Seba also tackled the cost equation, using LIDAR technology – a key technology in the autonomous movement – as an example.

“LIDAR in 2012, according to Google, was $70,000. Within a couple of years it was $10,000 and within another couple of years $1,000,” he says. “There is a Silicon Valley company today that announced a $250 LIDAR, solid state, which means it doesn’t move, and it lasts a much longer time. So LIDAR, one of the essential technology of self-driving, has gone from 70 grand to $250 in only a few years.”

Seba also listed other technologies he is watching that are poised to disrupt nearly every business. They are:

  1. Sensors/Internet of Things
  2. Artificial intelligence/machine learning
  3. Robotics
  4. Solar PV
  5. Energy storage
  6. 3D printing
  7. 3D visualization
  8. Mobile internet & cloud
  9. Big data/open data
  10. Unmanned aerial vehicles/nano satellites
  11. Blockchain/emoney/efinance

“Business model innovation is every bit disruptive at technology innovation,” he adds. “If you look at a company like Uber, Uber is a business model disruption. They essentially took advantage of the cloud and smartphone infrastructure to disintermediate and become a broker and that business model was not possible before the cloud, of course, and the smartphone.”


Related:

Is a blockchain revolution about to hit the supply chain?

Big Data: Are you a disrupter?

Logistics innovation begins in the Kenco lab


The growing number of digital freight matching services would also fall into this category, as would a company such as Nikola Motors, which is creating an all-inclusive hydrogen-electric truck where buyers would get everything – from maintenance, to freight matching services, to fuel and the truck itself, in a single payment from a single provider.

He then added a word of caution to those who still don’t believe in the power of disruption.

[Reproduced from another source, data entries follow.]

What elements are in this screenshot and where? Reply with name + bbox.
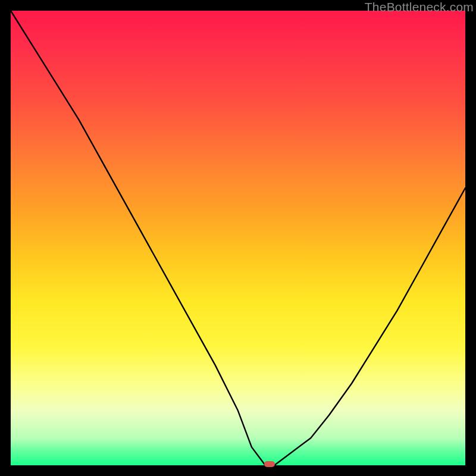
bottleneck-curve [11, 11, 465, 465]
optimum-marker [264, 461, 275, 467]
watermark-text: TheBottleneck.com [365, 0, 474, 14]
curve-path [11, 11, 465, 465]
chart-frame: TheBottleneck.com [0, 0, 476, 476]
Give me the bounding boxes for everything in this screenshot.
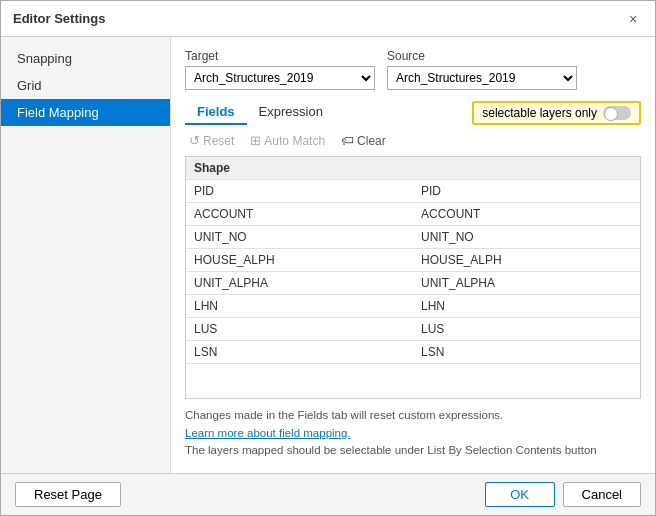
toolbar-row: ↺ Reset ⊞ Auto Match 🏷 Clear xyxy=(185,131,641,150)
target-cell: PID xyxy=(413,180,640,203)
table-row: LUS LUS xyxy=(186,318,640,341)
ok-button[interactable]: OK xyxy=(485,482,555,507)
reset-page-button[interactable]: Reset Page xyxy=(15,482,121,507)
tabs: Fields Expression xyxy=(185,100,335,125)
target-select[interactable]: Arch_Structures_2019 xyxy=(185,66,375,90)
tabs-toggle-row: Fields Expression selectable layers only xyxy=(185,100,641,125)
clear-label: Clear xyxy=(357,134,386,148)
table-row: UNIT_NO UNIT_NO xyxy=(186,226,640,249)
source-label: Source xyxy=(387,49,577,63)
sidebar-item-grid[interactable]: Grid xyxy=(1,72,170,99)
target-cell: UNIT_ALPHA xyxy=(413,272,640,295)
table-row: LHN LHN xyxy=(186,295,640,318)
source-cell: LHN xyxy=(186,295,413,318)
sidebar: Snapping Grid Field Mapping xyxy=(1,37,171,473)
source-cell: ACCOUNT xyxy=(186,203,413,226)
table-row: HOUSE_ALPH HOUSE_ALPH xyxy=(186,249,640,272)
reset-label: Reset xyxy=(203,134,234,148)
tab-expression[interactable]: Expression xyxy=(247,100,335,125)
table-header-row: Shape xyxy=(186,157,640,180)
source-cell: LSN xyxy=(186,341,413,364)
dialog-footer: Reset Page OK Cancel xyxy=(1,473,655,515)
table-row: ACCOUNT ACCOUNT xyxy=(186,203,640,226)
editor-settings-dialog: Editor Settings × Snapping Grid Field Ma… xyxy=(0,0,656,516)
source-cell: HOUSE_ALPH xyxy=(186,249,413,272)
footer-line2: Learn more about field mapping. xyxy=(185,425,641,442)
dropdowns-row: Target Arch_Structures_2019 Source Arch_… xyxy=(185,49,641,90)
auto-match-icon: ⊞ xyxy=(250,133,261,148)
target-cell: LSN xyxy=(413,341,640,364)
field-table: Shape PID PID ACCOUNT ACCOUNT UNIT_NO UN… xyxy=(186,157,640,364)
table-row: LSN LSN xyxy=(186,341,640,364)
reset-icon: ↺ xyxy=(189,133,200,148)
selectable-layers-toggle[interactable] xyxy=(603,106,631,120)
auto-match-button[interactable]: ⊞ Auto Match xyxy=(246,131,329,150)
dialog-body: Snapping Grid Field Mapping Target Arch_… xyxy=(1,37,655,473)
ok-cancel-group: OK Cancel xyxy=(485,482,641,507)
source-cell: LUS xyxy=(186,318,413,341)
target-label: Target xyxy=(185,49,375,63)
field-table-container[interactable]: Shape PID PID ACCOUNT ACCOUNT UNIT_NO UN… xyxy=(185,156,641,399)
cancel-button[interactable]: Cancel xyxy=(563,482,641,507)
main-panel: Target Arch_Structures_2019 Source Arch_… xyxy=(171,37,655,473)
auto-match-label: Auto Match xyxy=(264,134,325,148)
target-cell: LUS xyxy=(413,318,640,341)
sidebar-label-grid: Grid xyxy=(17,78,42,93)
sidebar-item-field-mapping[interactable]: Field Mapping xyxy=(1,99,170,126)
clear-icon: 🏷 xyxy=(341,133,354,148)
source-cell: PID xyxy=(186,180,413,203)
table-row: PID PID xyxy=(186,180,640,203)
clear-button[interactable]: 🏷 Clear xyxy=(337,131,390,150)
selectable-layers-label: selectable layers only xyxy=(482,106,597,120)
target-cell: UNIT_NO xyxy=(413,226,640,249)
source-select[interactable]: Arch_Structures_2019 xyxy=(387,66,577,90)
footer-line1: Changes made in the Fields tab will rese… xyxy=(185,407,641,424)
selectable-layers-badge: selectable layers only xyxy=(472,101,641,125)
source-cell: UNIT_NO xyxy=(186,226,413,249)
reset-button[interactable]: ↺ Reset xyxy=(185,131,238,150)
footer-text: Changes made in the Fields tab will rese… xyxy=(185,407,641,459)
sidebar-label-snapping: Snapping xyxy=(17,51,72,66)
sidebar-item-snapping[interactable]: Snapping xyxy=(1,45,170,72)
target-cell: ACCOUNT xyxy=(413,203,640,226)
table-row: UNIT_ALPHA UNIT_ALPHA xyxy=(186,272,640,295)
target-cell: HOUSE_ALPH xyxy=(413,249,640,272)
tab-fields[interactable]: Fields xyxy=(185,100,247,125)
footer-link[interactable]: Learn more about field mapping. xyxy=(185,427,351,439)
source-group: Source Arch_Structures_2019 xyxy=(387,49,577,90)
source-cell: UNIT_ALPHA xyxy=(186,272,413,295)
title-bar: Editor Settings × xyxy=(1,1,655,37)
sidebar-label-field-mapping: Field Mapping xyxy=(17,105,99,120)
shape-header: Shape xyxy=(186,157,640,180)
target-cell: LHN xyxy=(413,295,640,318)
close-button[interactable]: × xyxy=(623,9,643,29)
dialog-title: Editor Settings xyxy=(13,11,105,26)
footer-line3: The layers mapped should be selectable u… xyxy=(185,442,641,459)
target-group: Target Arch_Structures_2019 xyxy=(185,49,375,90)
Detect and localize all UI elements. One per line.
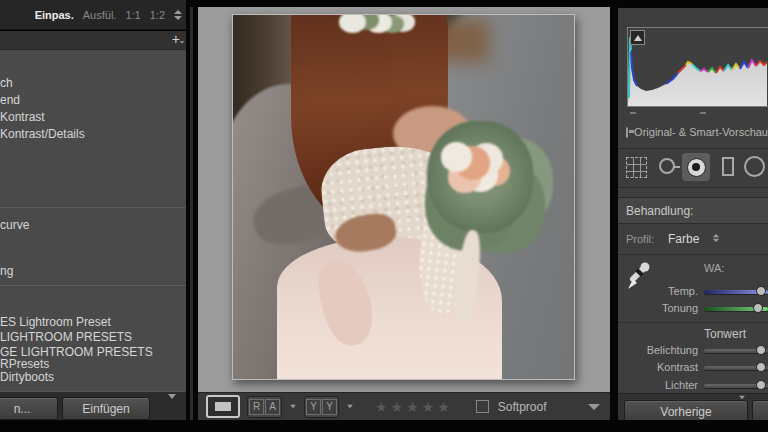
presets-panel-header: + (0, 31, 188, 50)
radial-filter-tool-icon[interactable] (744, 156, 765, 177)
shadow-clipping-indicator[interactable] (630, 30, 645, 45)
before-after-caret-icon[interactable] (347, 405, 353, 409)
histogram-tick (630, 112, 636, 114)
histogram-curve (628, 28, 767, 106)
bottom-toolbar: R A Y Y ★★★★★ Softproof (198, 392, 610, 420)
preset-item[interactable]: curve (0, 218, 29, 232)
temp-slider-knob[interactable] (756, 286, 766, 296)
wb-header: WA: (704, 262, 724, 274)
tool-strip (618, 148, 768, 188)
temp-label: Temp. (618, 285, 698, 297)
import-button[interactable]: n... (0, 397, 58, 420)
toolbar-options-caret-icon[interactable] (588, 404, 600, 410)
profile-caret-icon[interactable] (713, 234, 719, 242)
zoom-1-2[interactable]: 1:2 (150, 9, 165, 21)
navigator-zoom-bar: Einpas. Ausfül. 1:1 1:2 (0, 0, 188, 30)
preview-status-row: Original- & Smart-Vorschau (618, 122, 768, 142)
before-after-view-button[interactable]: Y Y (304, 396, 339, 418)
treatment-header: Behandlung: (626, 204, 693, 218)
contrast-label: Kontrast (618, 361, 698, 373)
zoom-fill[interactable]: Ausfül. (83, 9, 117, 21)
treatment-header-row: Behandlung: (618, 197, 768, 224)
left-panel-button-bar: n... Einfügen (0, 391, 188, 422)
histogram-tick (700, 112, 706, 114)
preset-folder[interactable]: ES Lightroom Preset (0, 315, 111, 329)
highlights-slider-row: Lichter (618, 378, 768, 392)
divider (0, 285, 186, 286)
redeye-tool-selected[interactable] (682, 153, 710, 181)
preset-list: ch end Kontrast Kontrast/Details curve n… (0, 50, 186, 391)
zoom-1-1[interactable]: 1:1 (125, 9, 140, 21)
preset-folder[interactable]: RPresets (0, 357, 49, 371)
profile-row: Profil: Farbe (618, 224, 768, 255)
preset-item[interactable]: ng (0, 264, 13, 278)
preset-item[interactable]: Kontrast/Details (0, 127, 85, 141)
right-panel: Original- & Smart-Vorschau Behandlung: P… (618, 0, 768, 432)
tone-header: Tonwert (704, 327, 746, 341)
exposure-label: Belichtung (618, 344, 698, 356)
preset-folder[interactable]: LIGHTROOM PRESETS (0, 330, 132, 344)
tone-section: Tonwert Belichtung Kontrast Lichter (618, 323, 768, 393)
preset-item[interactable]: Kontrast (0, 110, 45, 124)
reference-view-caret-icon[interactable] (290, 405, 296, 409)
graduated-filter-tool-icon[interactable] (722, 157, 734, 176)
zoom-fit[interactable]: Einpas. (35, 9, 74, 21)
collapse-caret-icon[interactable] (168, 394, 176, 399)
tint-slider-knob[interactable] (753, 303, 763, 313)
reference-view-button[interactable]: R A (247, 396, 282, 418)
spot-removal-tool-icon[interactable] (659, 158, 675, 174)
rating-stars[interactable]: ★★★★★ (375, 399, 453, 415)
divider (0, 207, 186, 208)
tint-label: Tonung (618, 302, 698, 314)
highlights-label: Lichter (618, 379, 698, 391)
develop-canvas (198, 7, 610, 392)
crop-tool-icon[interactable] (626, 157, 647, 178)
contrast-slider-row: Kontrast (618, 360, 768, 374)
panel-divider-right[interactable] (610, 0, 618, 432)
tint-slider-row: Tonung (618, 301, 768, 315)
bottom-edge (0, 420, 768, 432)
softproof-label: Softproof (498, 400, 547, 414)
profile-select[interactable]: Farbe (668, 232, 699, 246)
paste-button[interactable]: Einfügen (62, 397, 150, 420)
smart-preview-icon (626, 127, 628, 138)
zoom-level-chevron-icon[interactable] (174, 10, 182, 20)
preset-folder[interactable]: Dirtyboots (0, 370, 54, 384)
contrast-slider-knob[interactable] (756, 362, 766, 372)
preset-item[interactable]: end (0, 93, 20, 107)
redeye-icon (687, 158, 706, 177)
histogram[interactable] (627, 27, 768, 107)
exposure-slider-knob[interactable] (756, 345, 766, 355)
highlights-slider-knob[interactable] (756, 380, 766, 390)
white-balance-section: WA: Temp. Tonung (618, 255, 768, 323)
lightroom-develop-window: Einpas. Ausfül. 1:1 1:2 + ch end Kontras… (0, 0, 768, 432)
loupe-view-button[interactable] (206, 395, 240, 418)
exposure-slider-row: Belichtung (618, 343, 768, 357)
top-edge (188, 0, 610, 7)
photo[interactable] (232, 14, 575, 380)
collapse-caret-icon[interactable] (739, 396, 745, 400)
softproof-checkbox[interactable] (476, 400, 489, 413)
bouquet (427, 121, 533, 234)
panel-divider-left[interactable] (186, 0, 198, 432)
preview-status-label[interactable]: Original- & Smart-Vorschau (634, 126, 768, 138)
profile-label: Profil: (626, 233, 654, 245)
preset-item[interactable]: ch (0, 76, 13, 90)
temp-slider-row: Temp. (618, 284, 768, 298)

“For those of you who think that disruptions in transportation can’t possible happen within a decade, Uber did not even exist in 2008 and today their bookings were higher than the whole U.S. taxi industry. So disruptions do happen very quickly when they tip; it may take a while for them to reach that tipping point, but when they tip, they will happen very quickly,” Seba says.

Brian Straight

Brian Straight leads FreightWaves' Modern Shipper brand as Managing Editor. A journalism graduate of the University of Rhode Island, he has covered everything from a presidential election, to professional sports and Little League baseball, and for more than 10 years has covered trucking and logistics. Before joining FreightWaves, he was previously responsible for the editorial quality and production of Fleet Owner magazine and fleetowner.com. Brian lives in Connecticut with his wife and two kids and spends his time coaching his son’s baseball team, golfing with his daughter, and pursuing his never-ending quest to become a professional bowler. You can reach him at bstraight@freightwaves.com.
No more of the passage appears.